6. Breathe Dynamically
“Unlike slow and deep breaths that calm down, in the morning, we need rather a high and rapid breath that activates the sympathetic nervous system to give energy,” explains Clément Le Coz. Sitting or standing, inhale for a few seconds, letting your chest, clavicles, and shoulders open up, holding your breath for a few seconds with your lungs full, then exhale forcefully through your mouth. Do this 3 to 4 times. You can do this in front of an open window when you are airing out your room to oxygenate even more, provided you are well covered. Repeat in the morning or afternoon if needed.
7. Take A Shower (And End With A Blast Of Cold Water)
If you wake up early “Even if you think you’re saving time in the morning by showering at night, it’s a bad calculation because a shower activates alertness,” explains Dr. Royant-Parola. A study has shown that adults who end their showers with 30 to 90 seconds of cold water feel a surge of energy similar to that of caffeine. This stimulates circulation, metabolism, and the sympathetic nervous system (to increase blood pressure and heart rate). “It’s difficult to do it all over the body, especially in winter, but you can do it only on the legs, up to the buttocks,” advises Lucile Woodward.
8. Rub Yourself
In the shower or when getting dressed, this simple solution tones and warms up the body through mechanical stimulation. Rub your hands together quickly, then rub them for 20 seconds flat against your kidneys (at the bottom of your back, on each side of the spine) to stimulate the adrenal glands. You can use one to two drops of black spruce essential oil for a tonic effect (it stimulates cortisol secretion), diluted in a vegetable oil or body milk. Never use this method if you have health problems such as asthma or epilepsy.
9. Fill Up On Light
It is the best biological clock synchronizer: it sends a signal to the brain that it is daytime and time to be active. To feel energized more quickly, if it is already daylight, have breakfast near a window to enjoy any sunlight. “Otherwise, make sure you have a sufficiently bright light in the kitchen or living room, with a light close to daylight, neither too cold nor too warm,” says the psychiatrist. Opt for a bulb between 5,000 and 6,500 Kelvin.

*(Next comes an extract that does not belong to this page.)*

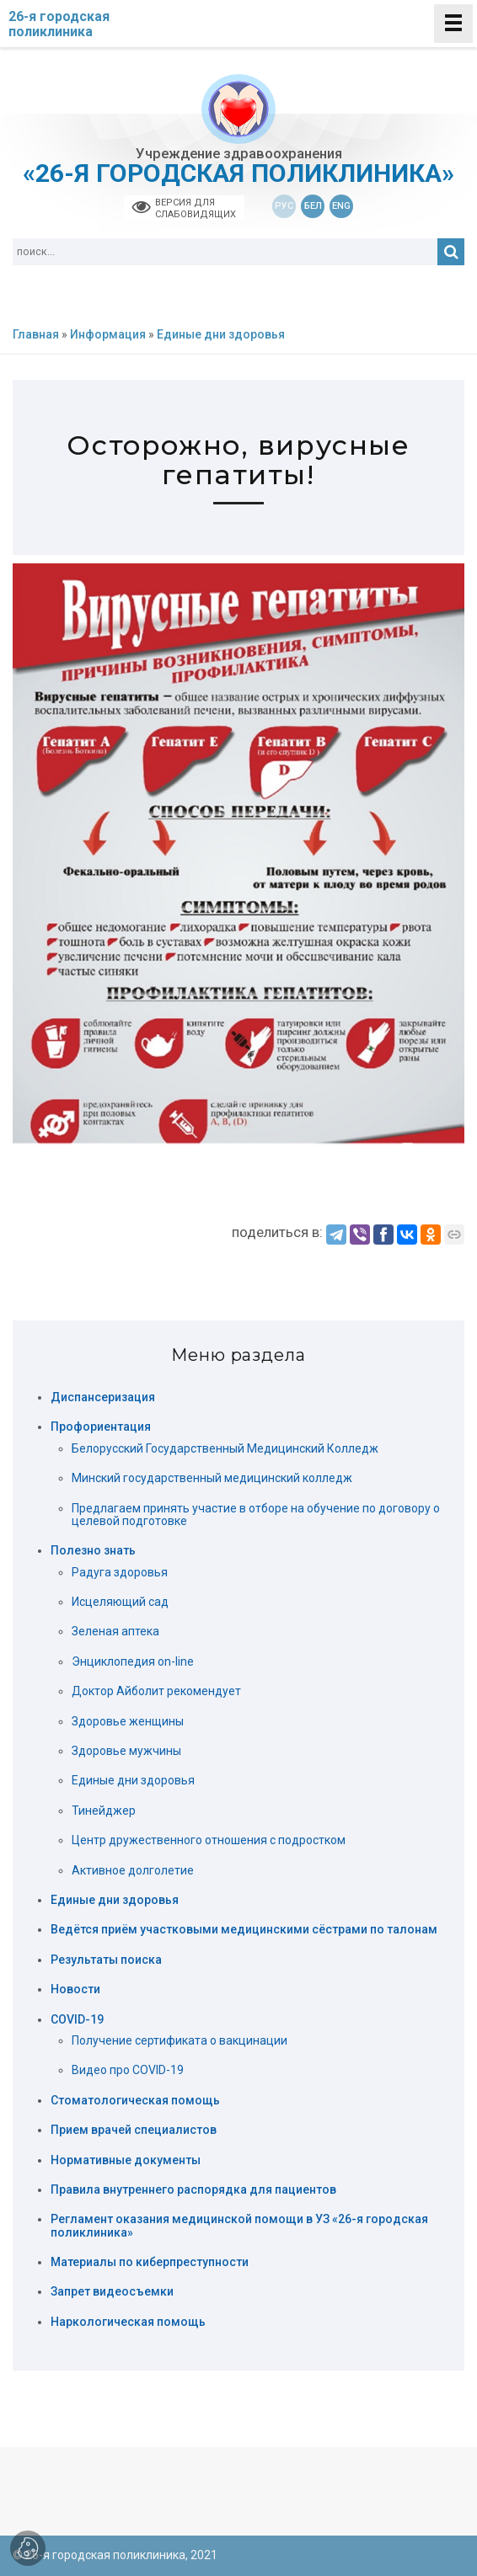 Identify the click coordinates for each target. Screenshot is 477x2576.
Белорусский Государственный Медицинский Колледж (225, 1448)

10. Treat Yourself To A Self-Massage To Decongest Your Face When Tired
This helps to promote microcirculation and decongest when you feel puffy due to fatigue. Place your hands in a shell shape over your closed eyelids, then alternate gentle circular movements and strokes on your forehead, temples, cheeks, and chin… as if you were washing your face. Finish with gentle tapping with your fingertips, don’t forget the eye area. The best time to do this is when applying your day cream.